Exactly as written, copy every line from the one containing "فرآیند نشریات (140, 766)" through the end of the records, with the pictures left out.

== Data section

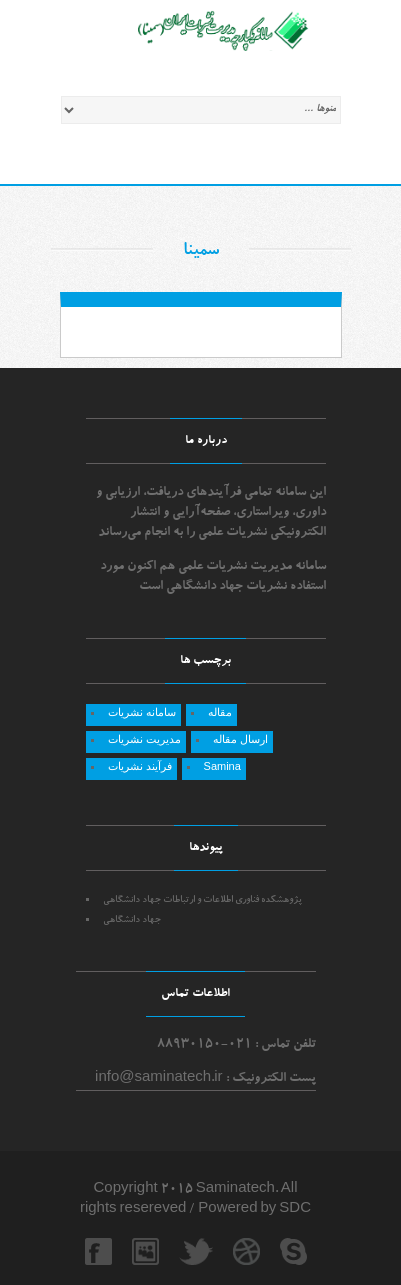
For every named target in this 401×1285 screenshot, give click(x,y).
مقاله (220, 712)
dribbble (246, 1251)
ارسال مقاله (240, 739)
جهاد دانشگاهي (132, 920)
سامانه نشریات (142, 712)
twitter (192, 1251)
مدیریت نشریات (144, 739)
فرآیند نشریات (140, 766)
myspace (145, 1251)
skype (293, 1251)
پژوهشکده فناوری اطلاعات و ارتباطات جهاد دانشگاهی (202, 900)
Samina (222, 766)
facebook (98, 1251)
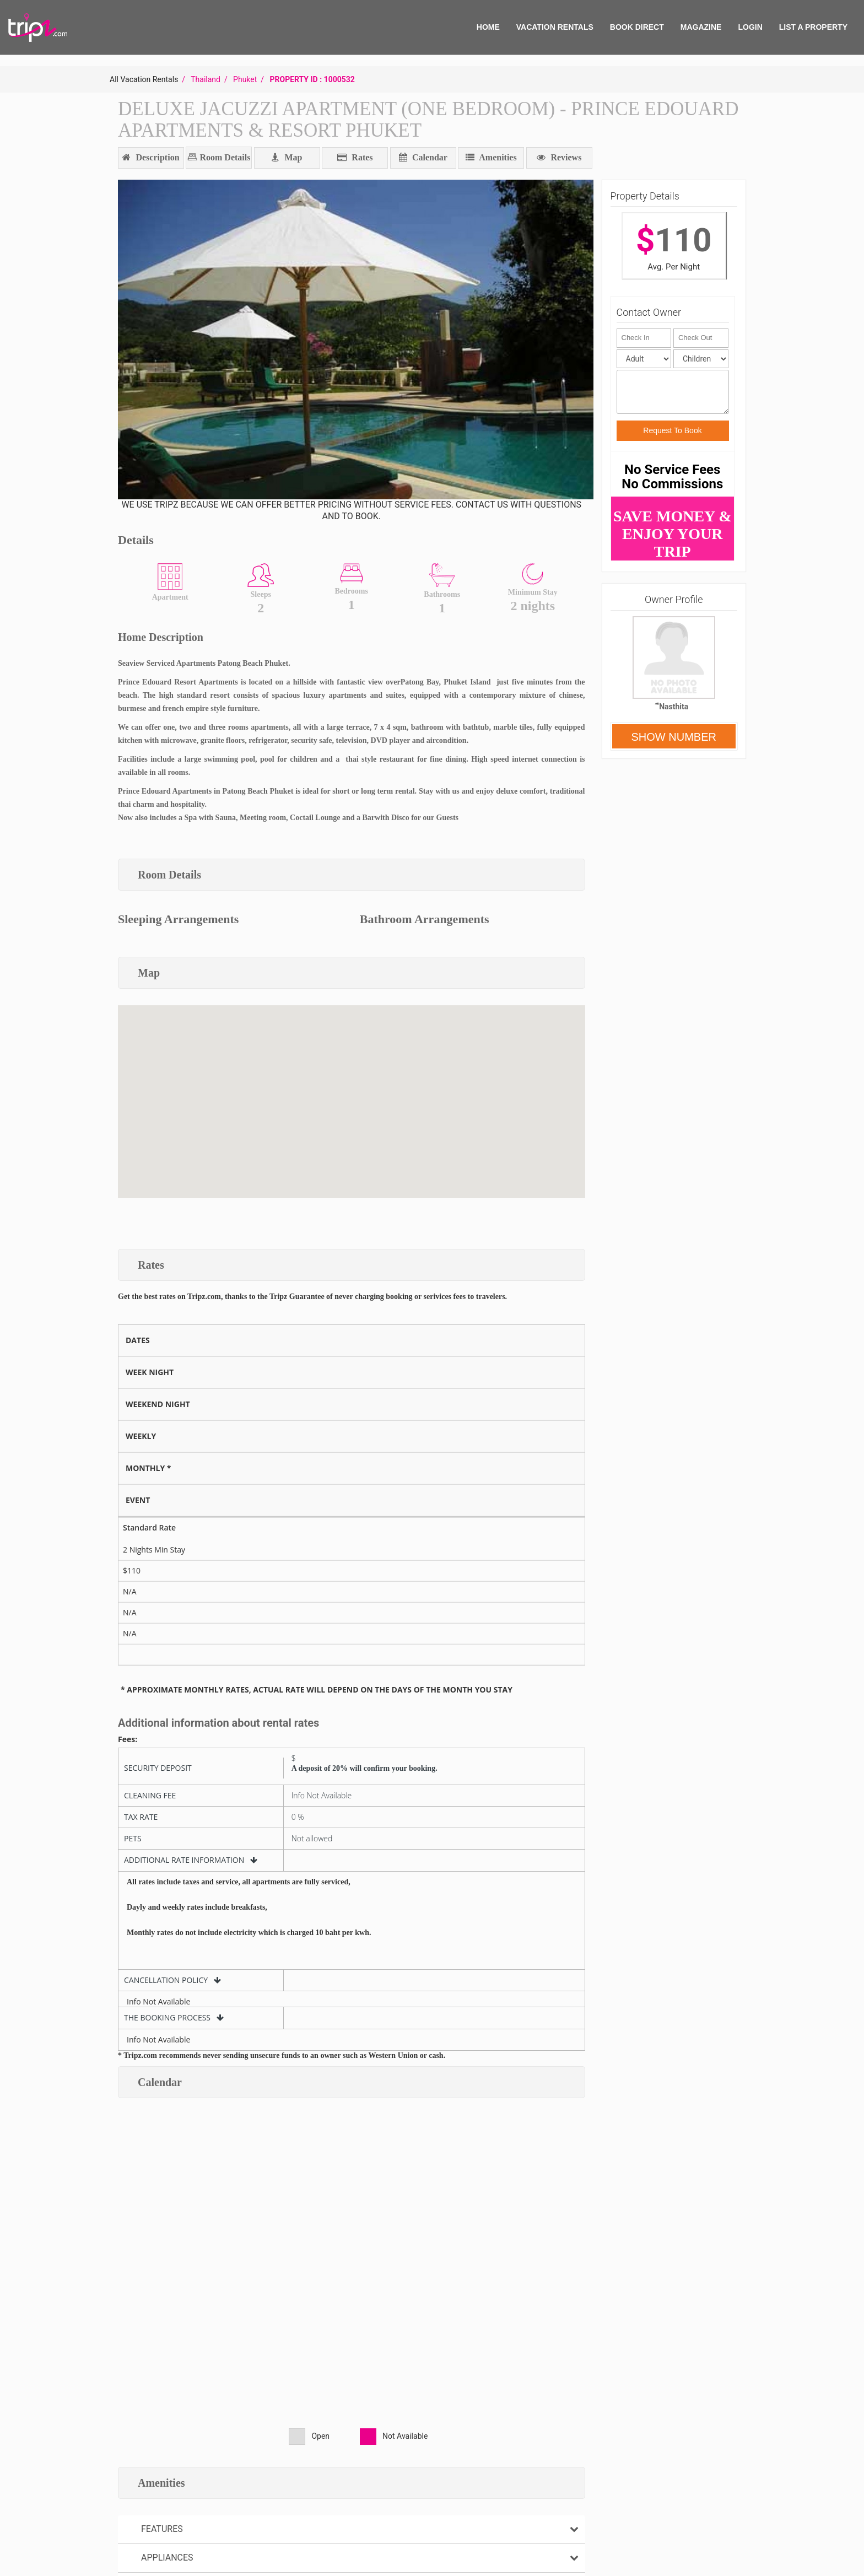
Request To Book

====

_Finished task_:
فرآیند نشریات (140, 766)
myspace (145, 1251)
skype (293, 1251)
پژوهشکده فناوری اطلاعات و ارتباطات جهاد دانشگاهی (202, 900)
Samina (222, 766)
facebook (98, 1251)
Request To Book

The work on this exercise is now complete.